"""

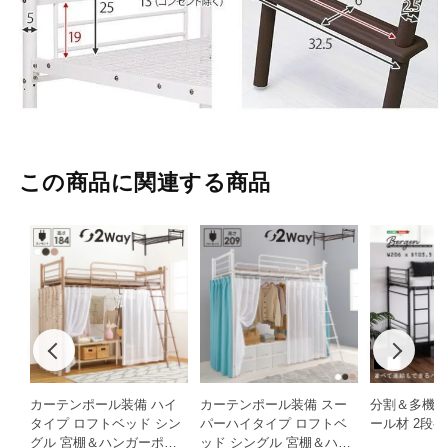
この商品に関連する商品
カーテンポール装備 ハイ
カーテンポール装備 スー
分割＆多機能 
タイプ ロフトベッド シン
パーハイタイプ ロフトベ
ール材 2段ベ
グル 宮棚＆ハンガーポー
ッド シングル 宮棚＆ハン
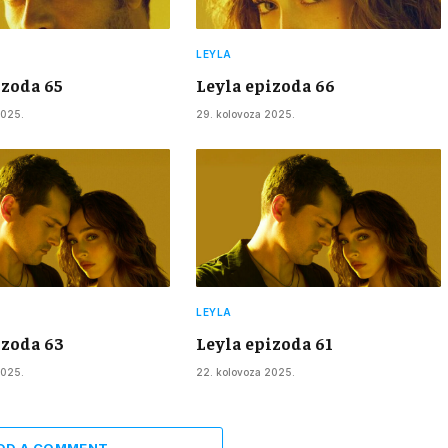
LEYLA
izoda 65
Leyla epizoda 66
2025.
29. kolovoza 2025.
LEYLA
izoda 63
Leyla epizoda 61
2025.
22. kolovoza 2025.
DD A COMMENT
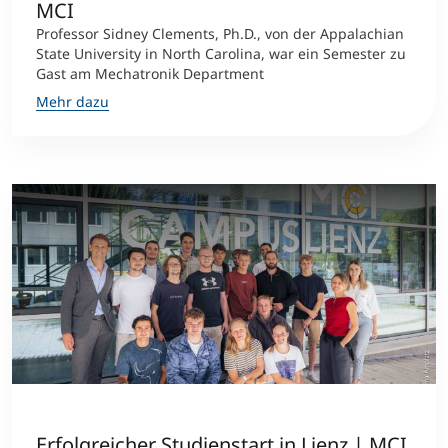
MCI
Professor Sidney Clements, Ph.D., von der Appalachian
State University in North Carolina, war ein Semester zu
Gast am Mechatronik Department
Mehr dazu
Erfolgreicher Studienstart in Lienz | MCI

"""

> [BRIEF]: With the pictures omitted, print each line of the data above precisely as given.

> [PROBLEM SOLUTION]:
この商品に関連する商品
カーテンポール装備 ハイ
カーテンポール装備 スー
分割＆多機能 
タイプ ロフトベッド シン
パーハイタイプ ロフトベ
ール材 2段ベ
グル 宮棚＆ハンガーポー
ッド シングル 宮棚＆ハン
LEYLA
izoda 65
Leyla epizoda 66
2025.
29. kolovoza 2025.
LEYLA
izoda 63
Leyla epizoda 61
2025.
22. kolovoza 2025.
DD A COMMENT
MCI
Professor Sidney Clements, Ph.D., von der Appalachian
State University in North Carolina, war ein Semester zu
Gast am Mechatronik Department
Mehr dazu
Erfolgreicher Studienstart in Lienz | MCI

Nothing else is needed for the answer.